Of Anger and disappointment : An interview about the renewal of the Memorandum of Understanding Italy-Libya

INTERVIEW

Of Anger and Disappointment

About the renewal of the Memorandum of Understanding Italy-Libya

Signed in February 2017, the Memorandum of Understanding between Italy and Libya is the legal apparatus that enables the abduction, detention, torture, rape, enslavement, drowning, killing of refugees passing through Libya or caught in the sea by the Libyan coast guards. This xternalization of border control is the source of countless crimes against humanity funded by the European Union. Since 2021, members of Refugees In Libya (officially created in July 2024), an organization made up of survivors of the Libyan nightmare, have been fighting to put an end to these crimes and bring those responsible to justice. In opposition to the renewal of the memorandum, Refugees in Libya organized a large-scale mobilization campaign to pressure Italy to end this disastrous collaboration. On November 2nd, the agreement was automatically renewed. Sudan-born, Salahdine Juma, member of Refugees in Libya, looks back with us on the campaign against MoU and shares with us his thoughts in the wake of this renewal.

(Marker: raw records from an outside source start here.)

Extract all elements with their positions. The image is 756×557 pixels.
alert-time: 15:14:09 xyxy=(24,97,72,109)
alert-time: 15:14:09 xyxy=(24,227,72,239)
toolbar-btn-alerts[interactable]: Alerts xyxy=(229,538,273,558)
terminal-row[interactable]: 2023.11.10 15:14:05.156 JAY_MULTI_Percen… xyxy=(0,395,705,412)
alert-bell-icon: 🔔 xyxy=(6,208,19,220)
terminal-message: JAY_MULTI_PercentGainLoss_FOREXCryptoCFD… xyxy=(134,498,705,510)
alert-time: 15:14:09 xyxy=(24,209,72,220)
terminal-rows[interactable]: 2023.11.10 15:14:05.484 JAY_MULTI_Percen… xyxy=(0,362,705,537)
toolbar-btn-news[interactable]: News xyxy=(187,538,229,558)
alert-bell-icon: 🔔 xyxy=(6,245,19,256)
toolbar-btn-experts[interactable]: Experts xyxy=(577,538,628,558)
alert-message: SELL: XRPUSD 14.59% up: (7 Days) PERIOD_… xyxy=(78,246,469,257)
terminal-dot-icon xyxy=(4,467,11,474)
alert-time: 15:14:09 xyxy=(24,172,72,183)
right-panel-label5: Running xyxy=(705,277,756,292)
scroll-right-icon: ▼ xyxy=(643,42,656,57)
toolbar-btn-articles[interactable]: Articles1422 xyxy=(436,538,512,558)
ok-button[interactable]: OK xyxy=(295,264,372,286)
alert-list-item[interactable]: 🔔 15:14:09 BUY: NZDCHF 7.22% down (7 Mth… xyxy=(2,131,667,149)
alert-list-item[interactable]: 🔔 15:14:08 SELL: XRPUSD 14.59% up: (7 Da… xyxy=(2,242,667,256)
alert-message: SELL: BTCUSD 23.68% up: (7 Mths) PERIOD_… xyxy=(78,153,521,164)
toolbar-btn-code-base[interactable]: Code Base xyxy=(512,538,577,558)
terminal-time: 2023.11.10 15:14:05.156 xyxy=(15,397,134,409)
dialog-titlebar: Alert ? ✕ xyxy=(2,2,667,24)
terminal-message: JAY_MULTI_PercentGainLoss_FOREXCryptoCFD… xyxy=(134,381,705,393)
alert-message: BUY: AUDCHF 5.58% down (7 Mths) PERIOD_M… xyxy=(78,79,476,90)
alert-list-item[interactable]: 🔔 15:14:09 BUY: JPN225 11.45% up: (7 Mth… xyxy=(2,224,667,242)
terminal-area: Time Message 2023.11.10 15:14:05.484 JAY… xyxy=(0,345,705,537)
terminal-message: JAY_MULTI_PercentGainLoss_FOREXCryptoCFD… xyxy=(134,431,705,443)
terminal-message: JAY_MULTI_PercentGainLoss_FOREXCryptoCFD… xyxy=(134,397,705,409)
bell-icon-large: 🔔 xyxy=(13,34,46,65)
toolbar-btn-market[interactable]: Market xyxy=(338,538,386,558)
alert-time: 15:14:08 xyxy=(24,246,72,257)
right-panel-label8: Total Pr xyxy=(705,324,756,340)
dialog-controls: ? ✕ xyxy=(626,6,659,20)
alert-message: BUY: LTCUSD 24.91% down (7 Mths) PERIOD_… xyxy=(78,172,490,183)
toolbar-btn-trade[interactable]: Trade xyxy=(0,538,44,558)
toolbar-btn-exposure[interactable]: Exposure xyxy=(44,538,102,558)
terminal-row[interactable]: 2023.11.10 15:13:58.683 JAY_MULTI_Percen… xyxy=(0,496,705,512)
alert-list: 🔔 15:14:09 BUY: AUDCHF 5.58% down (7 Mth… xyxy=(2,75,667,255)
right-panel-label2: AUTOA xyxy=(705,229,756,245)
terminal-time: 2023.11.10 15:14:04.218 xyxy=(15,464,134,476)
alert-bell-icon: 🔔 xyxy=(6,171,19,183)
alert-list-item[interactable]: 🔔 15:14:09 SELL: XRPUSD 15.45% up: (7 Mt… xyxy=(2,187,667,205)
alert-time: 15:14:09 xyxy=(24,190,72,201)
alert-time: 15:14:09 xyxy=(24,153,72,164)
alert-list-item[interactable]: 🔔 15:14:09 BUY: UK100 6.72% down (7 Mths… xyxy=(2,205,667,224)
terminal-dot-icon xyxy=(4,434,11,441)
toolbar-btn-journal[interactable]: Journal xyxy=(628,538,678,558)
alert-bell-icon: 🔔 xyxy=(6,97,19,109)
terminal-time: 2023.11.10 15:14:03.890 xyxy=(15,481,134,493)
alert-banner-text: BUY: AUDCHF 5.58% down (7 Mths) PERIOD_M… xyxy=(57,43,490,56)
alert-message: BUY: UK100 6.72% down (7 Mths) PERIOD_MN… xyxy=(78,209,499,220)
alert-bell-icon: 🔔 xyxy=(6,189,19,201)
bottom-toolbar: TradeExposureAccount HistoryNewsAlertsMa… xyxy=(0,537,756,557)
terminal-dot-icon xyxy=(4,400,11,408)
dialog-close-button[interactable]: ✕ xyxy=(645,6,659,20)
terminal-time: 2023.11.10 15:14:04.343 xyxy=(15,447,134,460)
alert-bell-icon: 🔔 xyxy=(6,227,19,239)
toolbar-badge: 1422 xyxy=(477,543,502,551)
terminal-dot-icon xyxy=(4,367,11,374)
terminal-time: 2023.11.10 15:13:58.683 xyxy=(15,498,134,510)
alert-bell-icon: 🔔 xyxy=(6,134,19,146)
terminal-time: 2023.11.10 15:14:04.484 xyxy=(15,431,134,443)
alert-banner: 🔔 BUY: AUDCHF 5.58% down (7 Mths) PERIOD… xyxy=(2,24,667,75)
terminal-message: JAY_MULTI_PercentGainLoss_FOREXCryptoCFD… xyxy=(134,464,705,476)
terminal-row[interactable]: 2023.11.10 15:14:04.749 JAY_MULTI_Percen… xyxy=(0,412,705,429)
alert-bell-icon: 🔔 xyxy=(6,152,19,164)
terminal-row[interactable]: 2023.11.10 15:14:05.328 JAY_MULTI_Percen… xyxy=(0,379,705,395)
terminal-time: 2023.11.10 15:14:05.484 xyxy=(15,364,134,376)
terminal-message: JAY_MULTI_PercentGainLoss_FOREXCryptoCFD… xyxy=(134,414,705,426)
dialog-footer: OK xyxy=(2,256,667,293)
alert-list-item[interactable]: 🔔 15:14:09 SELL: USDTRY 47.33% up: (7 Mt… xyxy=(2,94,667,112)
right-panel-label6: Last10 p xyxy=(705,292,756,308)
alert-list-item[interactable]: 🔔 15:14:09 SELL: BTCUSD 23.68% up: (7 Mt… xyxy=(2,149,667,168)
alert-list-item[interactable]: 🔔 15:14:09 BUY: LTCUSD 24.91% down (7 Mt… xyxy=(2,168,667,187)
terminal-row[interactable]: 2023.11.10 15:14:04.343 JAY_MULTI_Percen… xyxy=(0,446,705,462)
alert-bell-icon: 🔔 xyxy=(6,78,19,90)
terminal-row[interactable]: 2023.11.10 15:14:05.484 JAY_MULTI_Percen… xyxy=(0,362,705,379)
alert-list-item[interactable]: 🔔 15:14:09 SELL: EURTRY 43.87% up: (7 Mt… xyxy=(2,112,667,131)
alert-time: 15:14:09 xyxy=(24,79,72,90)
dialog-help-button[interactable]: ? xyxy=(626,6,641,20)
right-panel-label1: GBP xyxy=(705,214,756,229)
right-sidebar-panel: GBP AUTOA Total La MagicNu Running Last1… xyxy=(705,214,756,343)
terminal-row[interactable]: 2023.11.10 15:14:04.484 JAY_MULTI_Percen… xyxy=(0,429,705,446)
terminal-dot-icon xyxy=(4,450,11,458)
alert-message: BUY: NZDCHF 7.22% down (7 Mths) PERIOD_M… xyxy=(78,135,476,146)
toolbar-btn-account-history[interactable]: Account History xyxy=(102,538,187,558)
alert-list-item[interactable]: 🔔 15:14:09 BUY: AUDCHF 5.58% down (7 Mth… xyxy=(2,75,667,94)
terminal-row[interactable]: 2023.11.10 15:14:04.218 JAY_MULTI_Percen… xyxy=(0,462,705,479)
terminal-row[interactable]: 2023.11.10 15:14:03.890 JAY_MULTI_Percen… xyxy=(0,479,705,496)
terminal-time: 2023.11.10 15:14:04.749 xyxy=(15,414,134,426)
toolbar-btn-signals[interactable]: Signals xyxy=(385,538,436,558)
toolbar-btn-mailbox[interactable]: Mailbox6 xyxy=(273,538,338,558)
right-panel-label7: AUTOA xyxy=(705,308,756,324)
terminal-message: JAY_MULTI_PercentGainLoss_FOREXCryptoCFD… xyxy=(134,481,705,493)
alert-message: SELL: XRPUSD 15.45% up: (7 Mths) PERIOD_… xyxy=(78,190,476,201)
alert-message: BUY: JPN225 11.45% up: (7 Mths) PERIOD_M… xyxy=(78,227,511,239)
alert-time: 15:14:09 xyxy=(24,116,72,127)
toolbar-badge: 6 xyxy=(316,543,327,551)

CR :  Refugees in Libya has been working tirelessly to prevent the renewal of the Memorandum of Understanding (MoU). Can you tell us about the campaign ? How do people react in Italy and elsewhere when you do this awareness-raising and information work?

Salahdine Juma : We as Refugees in Libya, we are a movement of Refugees and migrants who survived detention, torture and exploitation in Libya. Our campaign against the Italy-Libya Memorandum of Understanding stems from our lived experience. We know that this deal funds a system of abuses and kills our brothers and sisters. So to stop its renewal we have organized testimonies, press conferences and public campaigns exposing what the MoU really means. Together with more than sixty europeans and italian organizations, we launched the Stop MoU campaign week of action and a large demonstration in Rome in October 2025. We also spoke directly in the Italian parliament demanding an end to the cooperation with the Libyan coast guards and the creation of safe legal routes. Our awareness work has reached many people in Italy : civil society groups, students and community has joined us as well in solidarity. So the government still defends the Memorandum of Understanding in the name of border control. Internationally, our voices are being amplified by organizations like Amnesty, ECCHR (European Center for Constitutional and Human Rights) and medias such as the Guardian and U-Report. For us, this is not just activism, it's survival. Every renewal of this Memorandum of Understanding means more lives are lost. We continue to say : we are not victim, we are witnesses and we demand freedom, dignity and justice for all.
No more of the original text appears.